# 65th anniversery of the Battle of the Komandorski Islands



## syscom3 (Mar 27, 2008)

> Not many people know much about this sea battle fought in the wretched seas in the western Aleutian islands. The USN narrowly escaped destruction, so all-in-all, it was a "draw" in every sense of the word. Even still "ALL HAIL TO THE BLUE JACKETS WHO SAVED THE DAY!!!"



The Battle of the Komandorski Islands was one of the most unusual engagements of World War II. It was a naval battle which took place on 27 March 1943 in the North Pacific area of the Pacific Ocean, near the Komandorski Islands.

When the United States became aware of Japanese plans to send a supply convoy to garrisons on the Aleutian Islands, U.S. Navy ships commanded by Rear Admiral Charles McMorris were dispatched to intercept. The U.S. fleet consisted of the heavy cruiser Salt Lake City, the old light cruiser Richmond and the destroyers Coghlan, Bailey, Dale and Monaghan.

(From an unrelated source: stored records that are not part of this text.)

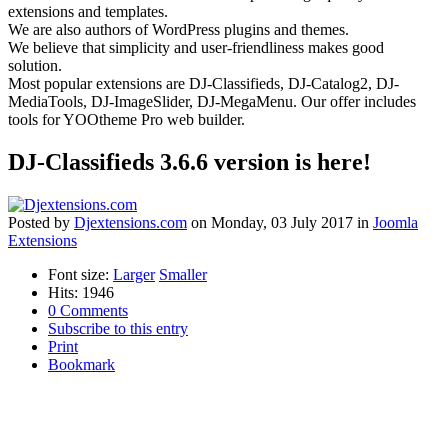
extensions and templates.
We are also authors of WordPress plugins and themes.
We believe that simplicity and user-friendliness makes good
solution.
Most popular extensions are DJ-Classifieds, DJ-Catalog2, DJ-
MediaTools, DJ-ImageSlider, DJ-MegaMenu. Our offer includes
tools for YOOtheme Pro web builder.
DJ-Classifieds 3.6.6 version is here!
Posted
by
Djextensions.com
on
Monday, 03 July 2017
in
Joomla
Extensions
Font size:
Larger
Smaller
Hits: 1946
0 Comments
Subscribe to this entry
Print
Bookmark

Unknown to the Americans, the Japanese had chosen to escort their convoy with two heavy cruisers, two light cruisers, and four destroyers commanded by Vice Admiral Boshiro Hosogaya. On the morning of 27 March, the Japanese convoy was intercepted by the U.S. picket line and combat ensued. Because of the remote location of the battle and chance encounter on open ocean, neither fleet had air or submarine assistance, making this the only engagement exclusively between surface ships in the Pacific Theatre, and the last pure gunnery duel in American naval history.

Battle

Mistakenly believing that the fight would be easy, the American warships formed up and closed the range. Two transports fled for safety as the Japanese warships turned to engage. The American group was outgunned and outnumbered but pressed on and made a course change in hopes of getting a shot at the transports before their escorts could intervene. There was also a possibility that the Japanese would split their force and that Salt Lake City and Richmond could tackle a portion of them on more equal terms.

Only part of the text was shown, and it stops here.